きっかけはFX…違法薬物輸入も空港で見つかった元消防士 「社会内で更生可能」と猶予判決/さいたま地裁

さいたま地裁=さいたま市浦和区高砂

 営利目的でコカインや覚醒剤を輸入したとして、麻薬取締法違反、覚醒剤取締法違反などの罪に問われた、埼玉県春日部消防署の元消防士で会社員の男(21)=杉戸町高野台東2丁目=の裁判員裁判の判決公判が24日、さいたま地裁で開かれ、金子大作裁判長は懲役3年、罰金100万円、執行猶予5年(求刑・懲役6年、罰金100万円)の判決を言い渡した。

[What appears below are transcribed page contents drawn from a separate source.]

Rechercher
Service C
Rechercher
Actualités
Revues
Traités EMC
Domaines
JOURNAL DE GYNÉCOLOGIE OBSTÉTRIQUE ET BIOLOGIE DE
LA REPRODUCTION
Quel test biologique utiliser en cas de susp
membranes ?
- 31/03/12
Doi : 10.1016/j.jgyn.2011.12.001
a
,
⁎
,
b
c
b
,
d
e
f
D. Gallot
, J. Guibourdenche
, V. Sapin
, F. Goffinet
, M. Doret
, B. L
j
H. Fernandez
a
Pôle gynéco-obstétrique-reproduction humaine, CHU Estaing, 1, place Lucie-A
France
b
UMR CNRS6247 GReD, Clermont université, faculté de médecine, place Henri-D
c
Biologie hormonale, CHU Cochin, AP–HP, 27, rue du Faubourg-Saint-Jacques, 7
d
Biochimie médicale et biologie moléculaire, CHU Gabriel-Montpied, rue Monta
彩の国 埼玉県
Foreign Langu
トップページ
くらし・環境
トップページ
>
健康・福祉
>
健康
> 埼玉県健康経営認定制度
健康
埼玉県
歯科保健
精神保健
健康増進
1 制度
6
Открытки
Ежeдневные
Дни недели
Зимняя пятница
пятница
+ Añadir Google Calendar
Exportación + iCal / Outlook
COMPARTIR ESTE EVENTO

 判決理由で、金子裁判長は外国為替証拠金取引(FX)で生じた約260万円の損失を補填(ほてん)するため、密売して売却益を得る目的で違法薬物の密輸入を考えたことは「利欲的で身勝手」と指摘。同居の両親に相談するなど事態の打開の手段を選ばずに犯行に及んでおり、「短絡的で浅はか」と述べた。

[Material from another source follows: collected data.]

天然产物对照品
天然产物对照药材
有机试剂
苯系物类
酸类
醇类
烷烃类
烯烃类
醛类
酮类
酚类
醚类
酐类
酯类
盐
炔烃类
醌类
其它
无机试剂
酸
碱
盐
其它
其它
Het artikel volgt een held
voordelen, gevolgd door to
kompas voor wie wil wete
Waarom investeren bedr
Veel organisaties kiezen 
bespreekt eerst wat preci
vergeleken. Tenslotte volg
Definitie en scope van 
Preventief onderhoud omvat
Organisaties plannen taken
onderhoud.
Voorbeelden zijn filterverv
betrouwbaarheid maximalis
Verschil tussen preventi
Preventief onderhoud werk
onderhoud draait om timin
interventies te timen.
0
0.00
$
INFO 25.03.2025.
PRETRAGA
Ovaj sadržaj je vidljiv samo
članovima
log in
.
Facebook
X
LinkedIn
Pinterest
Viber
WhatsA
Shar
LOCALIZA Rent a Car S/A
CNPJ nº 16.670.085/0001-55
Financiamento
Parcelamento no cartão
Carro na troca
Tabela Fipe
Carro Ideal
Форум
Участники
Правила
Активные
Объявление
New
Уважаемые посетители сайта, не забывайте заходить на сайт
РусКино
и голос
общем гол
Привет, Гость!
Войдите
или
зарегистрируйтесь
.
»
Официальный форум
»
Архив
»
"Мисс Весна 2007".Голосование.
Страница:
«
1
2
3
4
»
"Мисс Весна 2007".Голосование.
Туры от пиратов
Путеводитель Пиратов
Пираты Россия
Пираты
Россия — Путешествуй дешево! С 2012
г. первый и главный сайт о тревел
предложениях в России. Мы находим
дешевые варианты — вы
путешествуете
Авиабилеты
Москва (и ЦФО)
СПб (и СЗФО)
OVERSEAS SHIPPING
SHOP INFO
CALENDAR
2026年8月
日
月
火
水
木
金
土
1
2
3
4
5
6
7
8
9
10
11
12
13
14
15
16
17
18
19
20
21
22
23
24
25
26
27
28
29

 一方で、密輸入しようとした違法薬物は同種事案では微量にとどまる上に、犯行は組織的ではなく単発的だったと説明。父親や再就職先の上司らが監督を約束していて「社会内で更生することは十分に可能」と情状を酌量した。

 判決によると、男は氏名不詳者と共謀し、営利目的で昨年4月上旬、オランダからコカイン約10.16グラムと覚醒剤約25.96グラムを隠し入れた郵便物を自宅宛てに発送。輸入したものの、空港の検査場で職員に発見されて、目的を遂げなかった。